→ **ACTION ITEM**:
Locate "的资本利得税，且不允许盈亏互抵，更实施严苛的" in the records below, then copy its line and every following line exactly, without the pictures.
━━━━━━
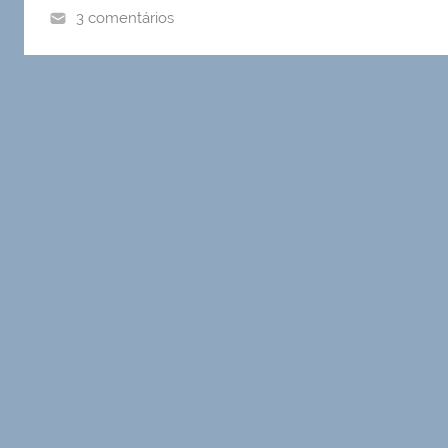
3 comentários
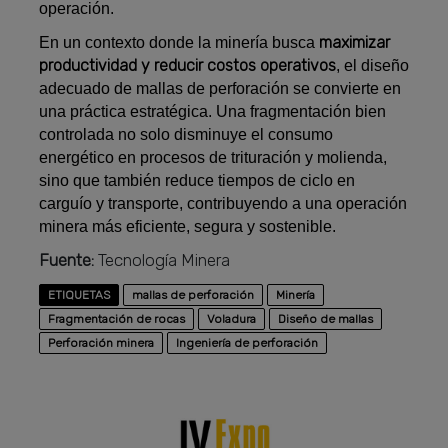
operación.
maximizar
En un contexto donde la minería busca
productividad y reducir costos operativos
, el diseño
adecuado de mallas de perforación se convierte en
una práctica estratégica. Una fragmentación bien
controlada no solo disminuye el consumo
energético en procesos de trituración y molienda,
sino que también reduce tiempos de ciclo en
carguío y transporte, contribuyendo a una operación
minera más eficiente, segura y sostenible.
Fuente:
Tecnología Minera
ETIQUETAS
mallas de perforación
Minería
Fragmentación de rocas
Voladura
Diseño de mallas
Perforación minera
Ingeniería de perforación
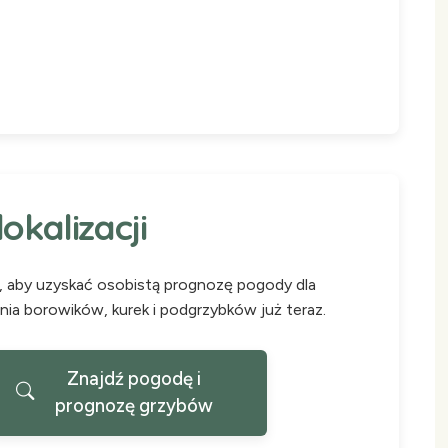
kalizacji
S, aby uzyskać osobistą prognozę pogody dla
a borowików, kurek i podgrzybków już teraz.
Znajdź pogodę i
prognozę grzybów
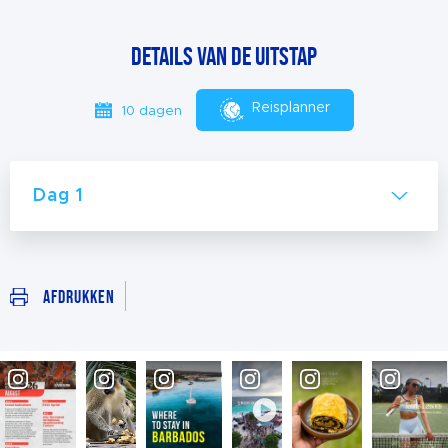
details van de uitstap
Reisplanner
10 dagen
Dag 1
Afdrukken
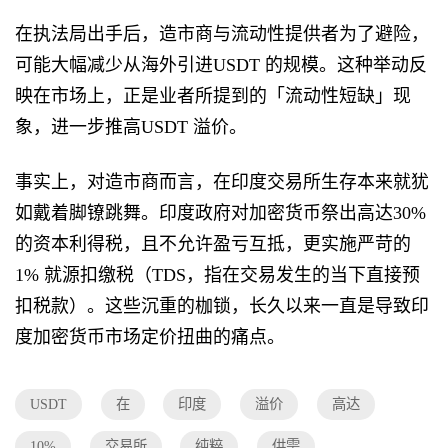
在执法局出手后，造市商与流动性提供者为了避险，
可能大幅减少从海外引进USDT 的规模。这种举动反
映在市场上，正是业者所提到的「流动性短缺」现
象，进一步推高USDT 溢价。
事实上，对造市商而言，在印度交易所生存本来就犹
如戴着脚镣跳舞。印度政府对加密货币祭出高达30%
的资本利得税，且不允许盈亏互抵，更实施严苛的
1% 就源扣缴税（TDS，指在交易发生的当下直接预
扣税款）。这些沉重的枷锁，长久以来一直是导致印
度加密货币市场定价扭曲的痛点。
USDT
在
印度
溢价
高达
10%
交易所
纯粹
供需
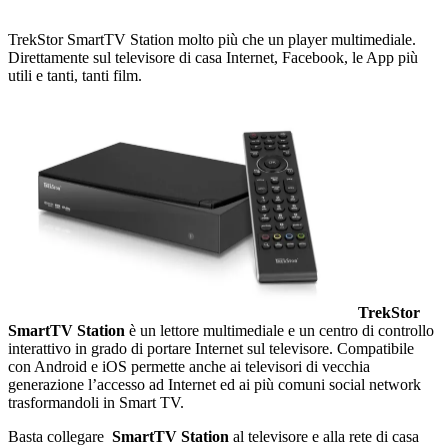
TrekStor SmartTV Station molto più che un player multimediale.
Direttamente sul televisore di casa Internet, Facebook, le App più
utili e tanti, tanti film.
TrekStor
SmartTV Station
è un lettore multimediale e un centro di controllo
interattivo in grado di portare Internet sul televisore. Compatibile
con Android e iOS permette anche ai televisori di vecchia
generazione l’accesso ad Internet ed ai più comuni social network
trasformandoli in Smart TV.
Basta collegare
SmartTV
Station
al televisore e alla rete di casa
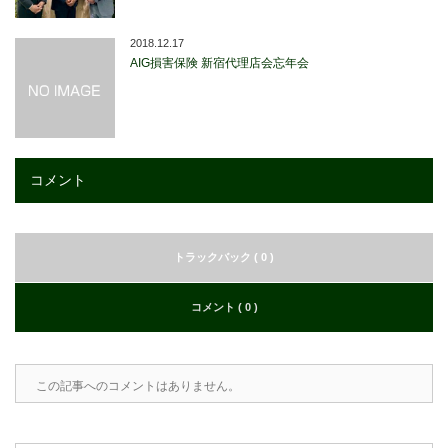
2018.12.17
AIG損害保険 新宿代理店会忘年会
コメント
トラックバック ( 0 )
コメント ( 0 )
この記事へのコメントはありません。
━━━━━━
→ **RESULT**:
的资本利得税，且不允许盈亏互抵，更实施严苛的
1% 就源扣缴税（TDS，指在交易发生的当下直接预
扣税款）。这些沉重的枷锁，长久以来一直是导致印
度加密货币市场定价扭曲的痛点。
USDT
在
印度
溢价
高达
10%
交易所
纯粹
供需
TrekStor SmartTV Station molto più che un player multimediale.
Direttamente sul televisore di casa Internet, Facebook, le App più
utili e tanti, tanti film.
TrekStor
SmartTV Station
è un lettore multimediale e un centro di controllo
interattivo in grado di portare Internet sul televisore. Compatibile
con Android e iOS permette anche ai televisori di vecchia
generazione l’accesso ad Internet ed ai più comuni social network
trasformandoli in Smart TV.
Basta collegare
SmartTV
Station
al televisore e alla rete di casa
2018.12.17
AIG損害保険 新宿代理店会忘年会
コメント
トラックバック ( 0 )
コメント ( 0 )
この記事へのコメントはありません。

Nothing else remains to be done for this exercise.